A total of 53% of students also said their mental health was at least somewhat negatively impacted by the events involving security during the weekend of March 5. Another 11% of students say that their mental health was extremely impacted by these same events.
The results of the survey are consistent with what Rumney and other staff members at CAPS have noticed about the students who are using their services.
“Students are reporting increased feelings of isolation, loneliness, anxiety, and depressive symptoms that they attribute, in part, to the precautions taken by the campus to minimize the spread of COVID-19 and to keep students on campus,” Rumney said. Fear, uncertainty, and the loss of life attributed to the COVID-19 virus have also been negatively contributing to the mental health of students.
CAPS has long been aware of issues relating to the enforcement of Bates public health policies and the mental health of students, and has put measures in place to provide accessible, virtual care for all students.
“In our efforts to provide quick access to services for students who need support in problem-solving specific issues and not necessarily ongoing therapy, we are offering same-day, 25-minute consultations with one of our clinicians,” Rumney said.
These consultations are designed as goal-oriented, giving students particular steps to problem solve situations such as advice on roommate or relationship conflict, managing stress, coping with anxiety, and decision making.
CAPS has also created two pages on their website to provide specific information and resources for students who are experiencing mental health issues related to the pandemic: “Coping with Isolation During the Pandemic” and “Taking Care of your Mental Health During Remote Learning.” To learn more about the resources CAPS has available for students visit the “Resources for Support” page.
Bates is not the only NESCAC school with issues regarding the mental health of students and the enforcement of public health policies.
At Middlebury College during the fall semester, there were two methods for reporting peers who were breaking the college’s public health agreement. Students were given the responsibility of reporting other students by calling Pub Safe (campus security) or filling out a form called “go/snitch.” Although the Middlebury administration has removed “go/snitch” this semester, students can still call campus police, and there remains a reporting form for concerned members of the community.

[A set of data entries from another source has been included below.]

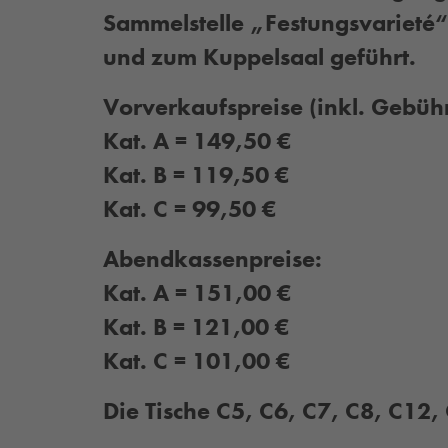
Sammelstelle „Festungsvarieté“
und zum Kuppelsaal geführt.
Vorverkaufspreise (inkl. Gebüh
Kat. A = 149,50 €
Kat. B = 119,50 €
Kat. C = 99,50 €
Abendkassenpreise:
Kat. A = 151,00 €
Kat. B = 121,00 €
Kat. C = 101,00 €
Die Tische C5, C6, C7, C8, C12,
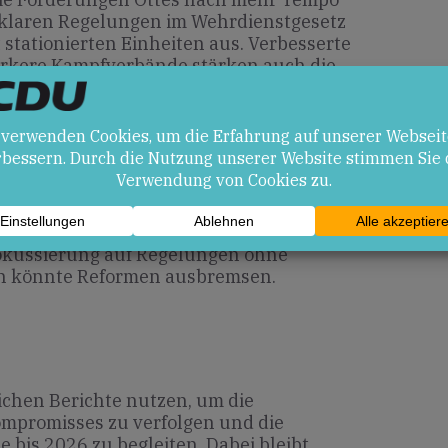
 klaren Regelungen im Wehrdienstgesetz
t stationierten Einheiten aus. Verbesserte
kere Kampfverbände stärken auch die
r Region.
en
che Grundlagen und weniger Bürokratie
tschaft der Truppe erhöhen.
Fokussierung auf Regelungen ohne
n könnte Reformen ausbremsen.
ichen Berichte nutzen, um die
promisses zu verfolgen und die
bis 2026 zu begleiten. Dabei bleibt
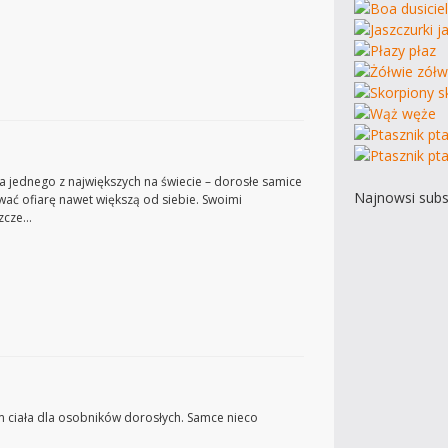
za jednego z największych na świecie – dorosłe samice
Najnowsi subs
wać ofiarę nawet większą od siebie. Swoimi
szcze…
m ciała dla osobników dorosłych. Samce nieco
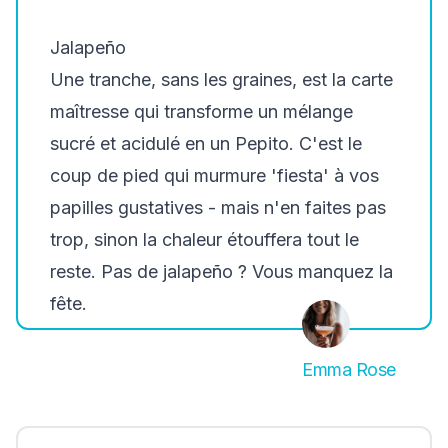
Jalapeño
Une tranche, sans les graines, est la carte
maîtresse qui transforme un mélange
sucré et acidulé en un Pepito. C'est le
coup de pied qui murmure 'fiesta' à vos
papilles gustatives - mais n'en faites pas
trop, sinon la chaleur étouffera tout le
reste. Pas de jalapeño ? Vous manquez la
fête.
Emma Rose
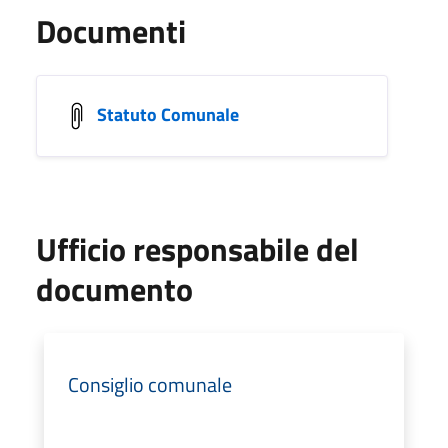
Documenti
Statuto Comunale
Ufficio responsabile del
documento
Consiglio comunale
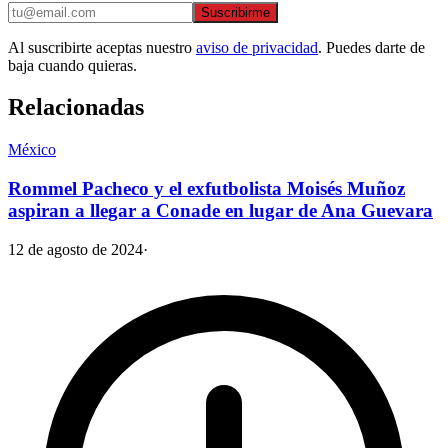
Suscribirme
Al suscribirte aceptas nuestro
aviso de privacidad
. Puedes darte de
baja cuando quieras.
Relacionadas
México
Rommel Pacheco y el exfutbolista Moisés Muñoz
aspiran a llegar a Conade en lugar de Ana Guevara
12 de agosto de 2024
·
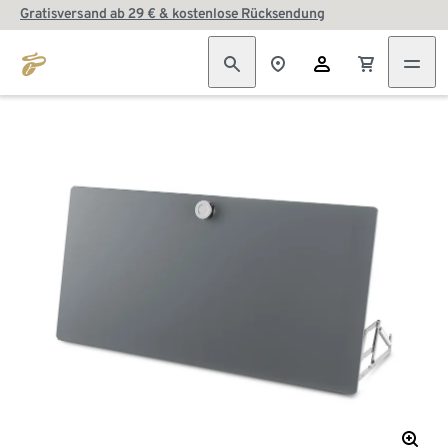
Gratisversand ab 29 € & kostenlose Rücksendung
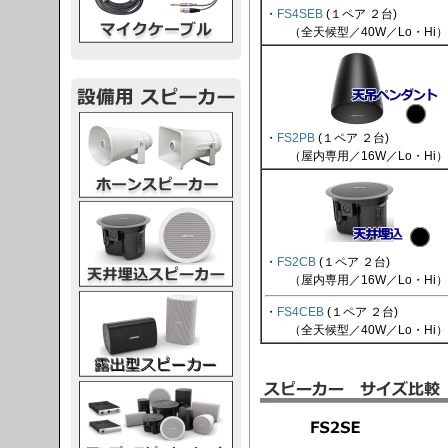
・
FS4SEB
(１ペア ２台)
（全天候型／40W／Lo・Hi）
スピーカー
・
FS2PB
(１ペア ２台)
（屋内専用／16W／Lo・Hi）
スピーカー
・
FS2CB
(１ペア ２台)
（屋内専用／16W／Lo・Hi）
スピーカー
・
FS4CEB
(１ペア ２台)
（全天候型／40W／Lo・Hi）
スピーカー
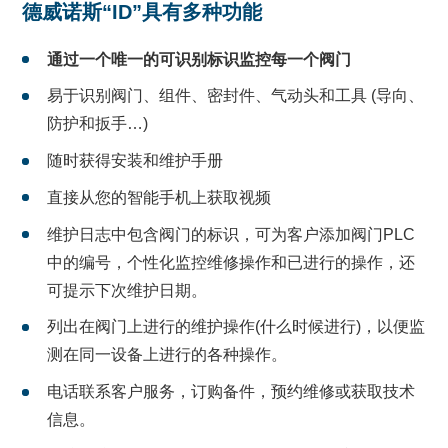
德威诺斯“ID”具有多种功能
通过一个唯一的可识别标识监控每一个阀门
易于识别阀门、组件、密封件、气动头和工具 (导向、
防护和扳手…)
随时获得安装和维护手册
直接从您的智能手机上获取视频
维护日志中包含阀门的标识，可为客户添加阀门PLC
中的编号，个性化监控维修操作和已进行的操作，还
可提示下次维护日期。
列出在阀门上进行的维护操作(什么时候进行)，以便监
测在同一设备上进行的各种操作。
电话联系客户服务，订购备件，预约维修或获取技术
信息。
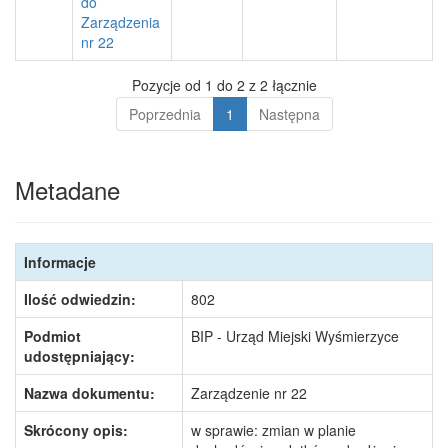
do
Zarządzenia
nr 22
Pozycje od 1 do 2 z 2 łącznie
Poprzednia
1
Następna
Metadane
Informacje
Ilość odwiedzin:
802
Podmiot
BIP - Urząd Miejski Wyśmierzyce
udostępniający:
Nazwa dokumentu:
Zarządzenie nr 22
Skrócony opis:
w sprawie: zmian w planie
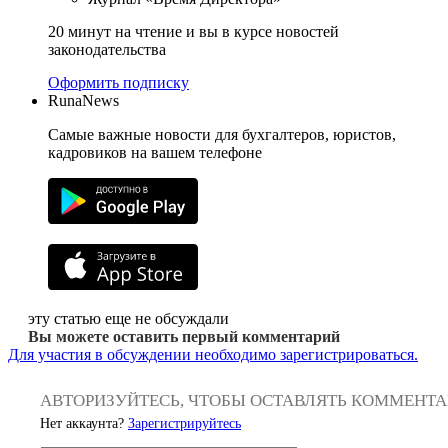
20 минут на чтение и вы в курсе новостей
законодательства
Оформить подписку
RunaNews
Самые важные новости для бухгалтеров, юристов,
кадровиков на вашем телефоне
эту статью еще не обсуждали
Вы можете оставить первый комментарий
Для участия в обсуждении необходимо зарегистрироваться.
АВТОРИЗУЙТЕСЬ, ЧТОБЫ ОСТАВЛЯТЬ КОММЕНТ
Нет аккаунта?
Зарегистрируйтесь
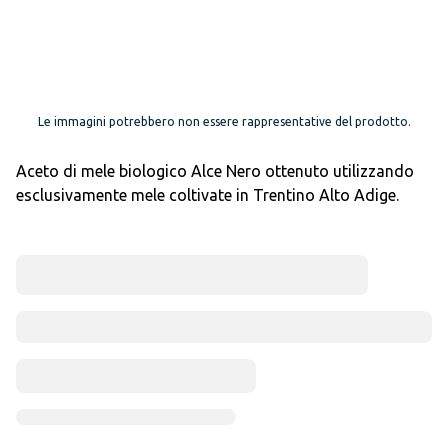
Le immagini potrebbero non essere rappresentative del prodotto.
Aceto di mele biologico Alce Nero ottenuto utilizzando
esclusivamente mele coltivate in Trentino Alto Adige.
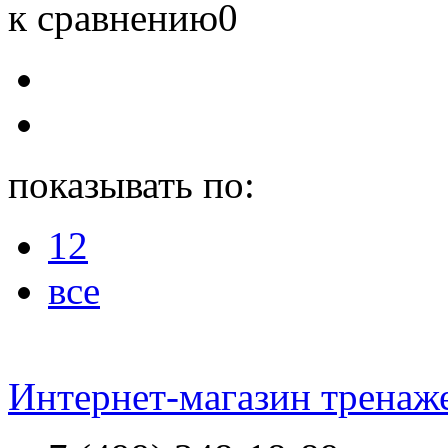
к сравнению
0
показывать по:
12
все
Интернет-магазин тренаж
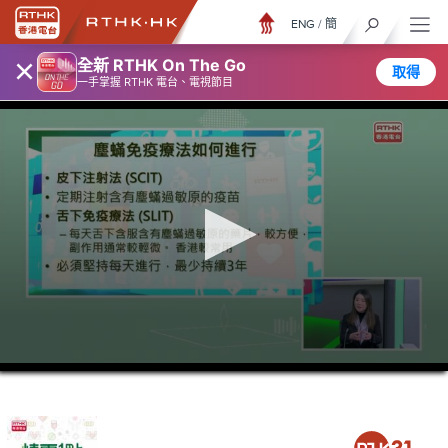
ENG
/
簡
×
全新 RTHK On The Go
取得
一手掌握 RTHK 電台、電視節目
0
seconds
of
39
minutes,
29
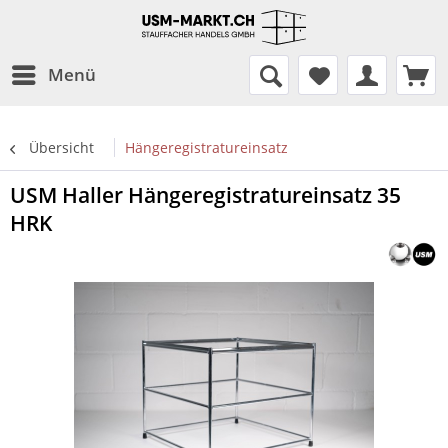
Menü
Übersicht
Hängeregistratureinsatz
USM Haller Hängeregistratureinsatz 35
HRK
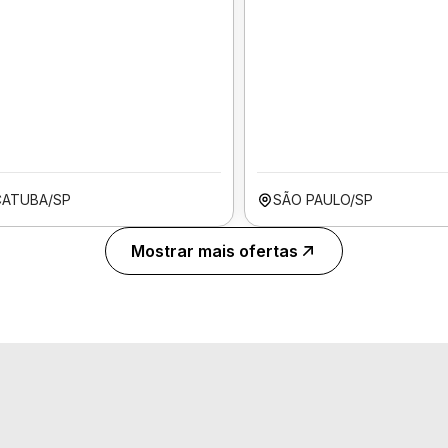
ÇATUBA/SP
SÃO PAULO/SP
Mostrar mais ofertas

A first-year at Middlebury, Sarah Kimmel, said the culture that these peer-reporting methods created on campus was terrible, especially for first-years who were “quite literally afraid of their neighbors or afraid of making a mistake in a misunderstanding of the rules that got them sent home.”
Additionally, Kimmel disclosed that many of her peers decided to do online classes or take the semester off because, for their own mental health, they could not handle being on campus. Although changes have been made to how Middlebury enforces public health policies, Pub Safe is not simply in charge of answering calls about violations; now, similar to the role of Campus Safety at Bates, Middlebury’s security officers are being sent into buildings deemed “problematic” to patrol the halls every weekend and ensure students aren’t breaking rules.
In an effort to protect the physical health of students at Bates, there have clearly been side effects that impact the mental health of students here.
“It is extremely frustrating to be in this position as a student, as we have very little negotiating power with our administrators, who are content to see the numbers on the dashboard drop while students’ depression and anxiety soars,” a junior said.
CAPS has recognized the growth in patients they see as both a trend at Bates and at colleges nationwide. With this in mind, they have worked to respond to students’ mental health struggles, offering the necessary resources to accommodate all of the public health issues our campus faces right now.